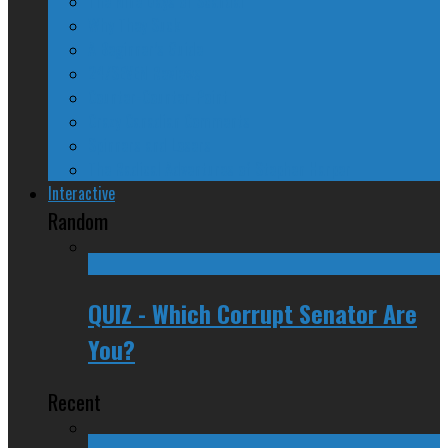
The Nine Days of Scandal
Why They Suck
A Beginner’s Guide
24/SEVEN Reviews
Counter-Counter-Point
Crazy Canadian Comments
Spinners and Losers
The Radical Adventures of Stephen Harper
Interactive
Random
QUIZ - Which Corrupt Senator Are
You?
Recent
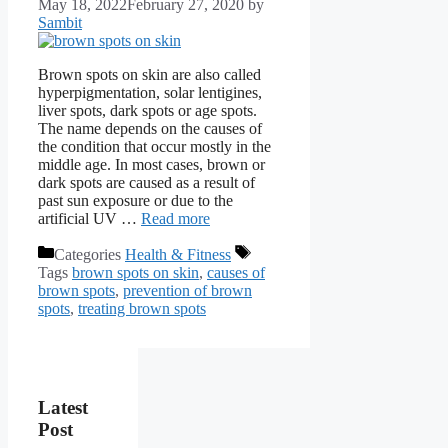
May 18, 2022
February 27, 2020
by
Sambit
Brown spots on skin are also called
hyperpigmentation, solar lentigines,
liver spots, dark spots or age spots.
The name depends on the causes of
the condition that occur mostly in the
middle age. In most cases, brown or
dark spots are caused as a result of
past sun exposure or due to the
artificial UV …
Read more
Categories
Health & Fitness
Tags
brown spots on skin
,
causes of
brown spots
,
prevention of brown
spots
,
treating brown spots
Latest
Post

* * * *

_ACTION ITEM:_ Using the entries above, state how many lines include the word "spots", with no other words.

_ANSWER AREA:_ 7